自立ということが騒がれるのは、女自身が解放されていないからだって気がする――中山千夏(エッセイスト)

サブタイトルに「’79年版 女性論カタログ」と掲げられた女性問題を考える特集。誌面の下段に書籍の紹介があり、上段には、数名の著者インタビューが掲載されています。

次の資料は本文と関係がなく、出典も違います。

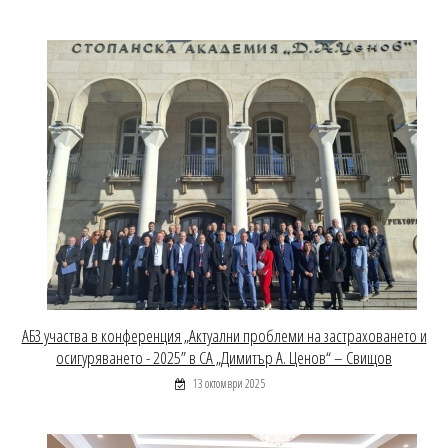
АБЗ участва в конференция „Актуални проблеми на застраховането и
осигуряването - 2025” в СА „Димитър А. Ценов“ – Свищов
13 октомври 2025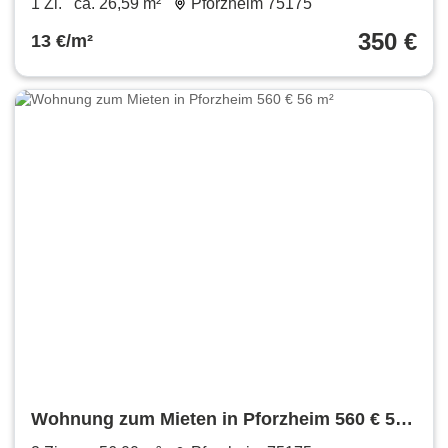
1 Zi.
ca. 26,59 m²
Pforzheim 75175
350 €
13 €/m²
Wohnung zum Mieten in Pforzheim 560 € 56
m²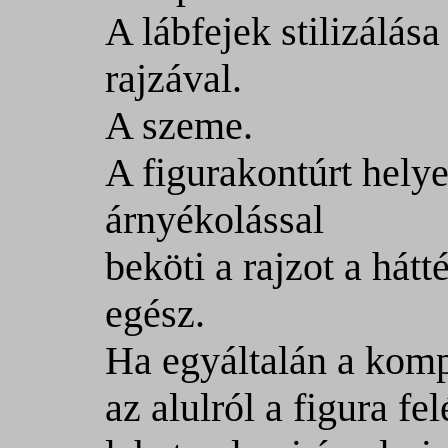
A lábfejek stilizálás
rajzával.
A szeme.
A figurakontúrt hely
árnyékolással
beköti a rajzot a hátt
egész.
Ha egyáltalán a komp
az alulról a figura f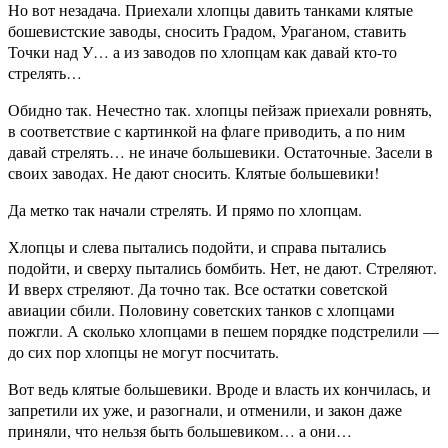
Но вот незадача. Приехали хлопцы давить танками клятые
бошевистские заводы, сносить Градом, Ураганом, ставить
Точки над У… а из заводов по хлопцам как давай кто-то
стрелять…
Обидно так. Нечестно так. хлопцы пейзаж приехали ровнять,
в соответствие с картинкой на флаге приводить, а по ним
давай стрелять… не иначе большевики. Остаточные. Засели в
своих заводах. Не дают сносить. Клятые большевики!
Да метко так начали стрелять. И прямо по хлопцам.
Хлопцы и слева пытались подойти, и справа пытались
подойти, и сверху пытались бомбить. Нет, не дают. Стреляют.
И вверх стреляют. Да точно так. Все остатки советской
авиации сбили. Половину советских танков с хлопцами
пожгли. А сколько хлопцами в пешем порядке подстрелили —
до сих пор хлопцы не могут посчитать.
Вот ведь клятые большевики. Вроде и власть их кончилась, и
запретили их уже, и разогнали, и отменили, и закон даже
приняли, что нельзя быть большевиком… а они…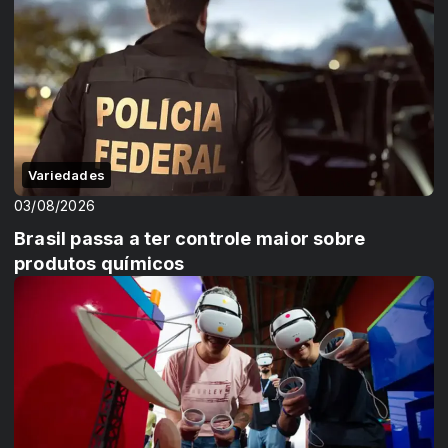
Variedades
03/08/2026
Brasil passa a ter controle maior sobre
produtos químicos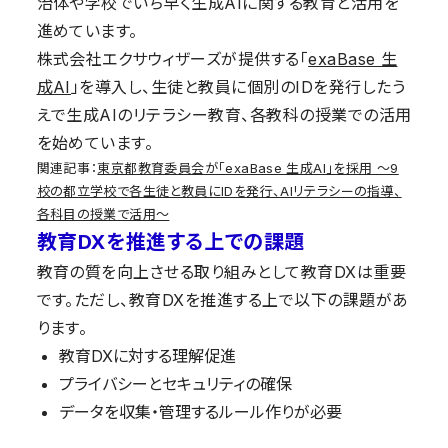
治体や学校でいち早く生成AIに関する教育と活用を
進めています。
株式会社エクサウィザーズが提供する「
exaBase 生
成AI
」を導入し、生徒と教員に個別のIDを発行したう
えで生成AIのリテラシー教育、各教科の授業での活用
を始めています。
関連記事：
東京都教育委員会が「exaBase 生成AI」を採用 〜9
校の都立学校で各生徒と教員にIDを発行、AIリテラシーの指導、
各科目の授業で活用〜
教育DXを推進する上での課題
教育の質を向上させる取り組みとして教育DXは重要
です。ただし、教育DXを推進する上で以下の課題があ
ります。
教育DXに対する理解促進
プライバシーとセキュリティの確保
データを収集・管理するルール作りが必要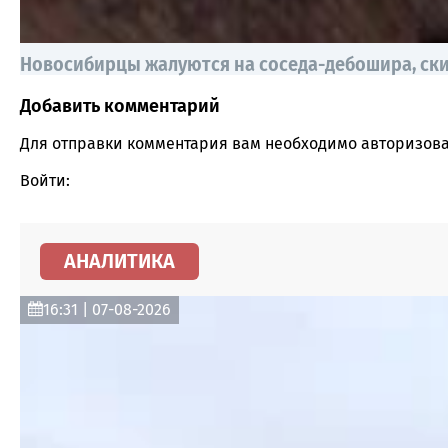
Новосибирцы жалуются на соседа-дебошира, ск
Добавить комментарий
Comment section
Для отправки комментария вам необходимо
авторизова
Войти:
АНАЛИТИКА
16:31 | 07-08-2026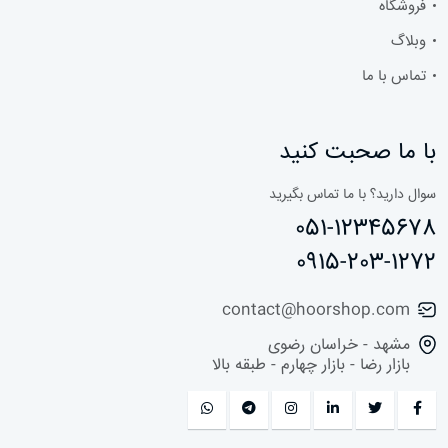
فروشگاه
وبلاگ
تماس با ما
با ما صحبت کنید
سوال دارید؟ با ما تماس بگیرید
051-12345678
0915-203-1272
contact@hoorshop.com
مشهد - خراسان رضوی
بازار رضا - بازار چهارم - طبقه بالا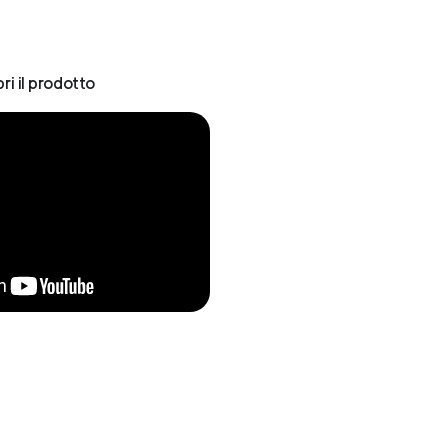
ri il prodotto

新聞記者、作家、専業主婦というさまざまな立場から論じられる女性の問題。そのなかでピックアップしたのはエッセイストであり、タレントや議員など幅広く活動してきた中山千夏さん。1977年に刊行された著書『からだノート』は、女性が自分の体について書いた画期的な本としてベストセラーになりました。

中山さんは〈わたしは、自分自身がだいじなひとなの〉と語ります。自分が納得して、気分よく生きたい。そのために〈女であることによってワクをはめられたりすること〉など、じゃまになるものは変えたいと思う。それが女性解放運動に参加することへつながったといいます。

ただし、〈楽して自立したいひとがいっぱいいるみたいな気がするのね、楽なほうを選ぶという考えではだめだと思う〉と釘を刺します。自立するのも大変であれば、自立せずに不便に甘んじて生きることも大変。どちらの大変を選ぶかは自分次第だということです。

自分が本当に求めているものは何か。社会の枠にとらわれずに考えないかぎり、「自分で立つ=自立」にならない。この名言は、まずは女性1人ひとりが自分自身に問うことを求めているのだと受けとめました。

※肩書きは雑誌掲載時のものです。

澁川祐子(しぶかわゆうこ)●食や工芸を中心に執筆、編集。著書に『オムライスの秘密 メロンパンの謎』(新潮文庫)、編著に『スリップウェア』(誠文堂新光社)など。